SAN FRANCISCO, CA - In the wake of a devastating supply chain attack in the npm registry that left millions of enterprise applications compromised and billions of user records exposed, developers across the JavaScript ecosystem expressed deep sorrow today, lamenting that such a crisis was completely unavoidable.
“It’s a shame, but what can you do? This is just the price of building modern web apps,” said Senior Frontend Engineer Mark Vance, echoing the sentiments of a community that completely relies on a 40-level-deep nested tree of unvetted packages maintained by pseudonymous strangers to capitalize a single string. “There’s absolutely no way to foresee or prevent someone from taking over a long-abandoned utility package and injecting a crypto-miner into every production build in the world. It’s just an act of nature.”

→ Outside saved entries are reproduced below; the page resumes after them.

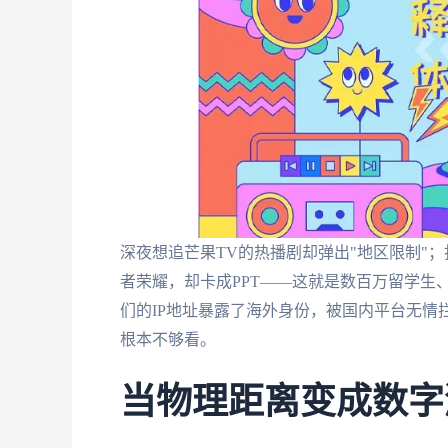
深夜想追芒果TV的热播剧却弹出"地区限制"
者荣耀，却卡成PPT——这就是数百万留学生
们的IP地址暴露了海外身份，被国内平台无情
根本不够看。
当物理距离变成数字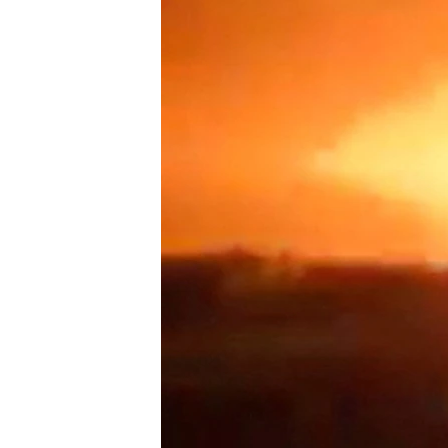
國際
到
檢
經貿
索
視頻
音頻
每日視頻新聞
VOA 60秒 (國際)
時事經緯
美國專訊
新聞音頻
視頻存檔
海外港人
YOUTUBE頻道
港人港心
美國透視
建國史話
廣播節目表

npm does actually support signing and provenance (tracking how the package was built), so in some ways it can be more secure than other package managers. https://docs.npmjs.com/generating-provenance-statements
If you use one of the CI/CD systems they support (currently Github Actions and Gitlab CI), it can attach a signed attestation to the package stating the commit hash that was used to build the package, along with the steps taken to build it. This is combined with trusted packaging using OpenID Connect with short-lived tokens that are only obtainable in the correct CI environment, rather than using access tokens or username and password.
It only supports some CI systems because they have to guarantee that the connection between the CI system and npm is secure.
Some of the recent issues have been attacks on the CI system, rather than npm itself. For example, a Github Action that’s only supposed to run for commits to the main branch, but unintentionally runs for some subset of pull requests too.
Of course, all this stuff is optional, and pushing to npm directly from a developer’s computer still works and is still not verifiable at all.
I think the best approach is what Flathub/Flatpak, F-Droid (Android) and Composer/Packagist (PHP) do. You provide your repository URL, and they build the code on their end. Packages are always guaranteed to be built from code in the repo.
Debian Linux is also moving towards requiring repeatable builds, meaning that a package built from source should be byte-for-byte identical to the package in the repo.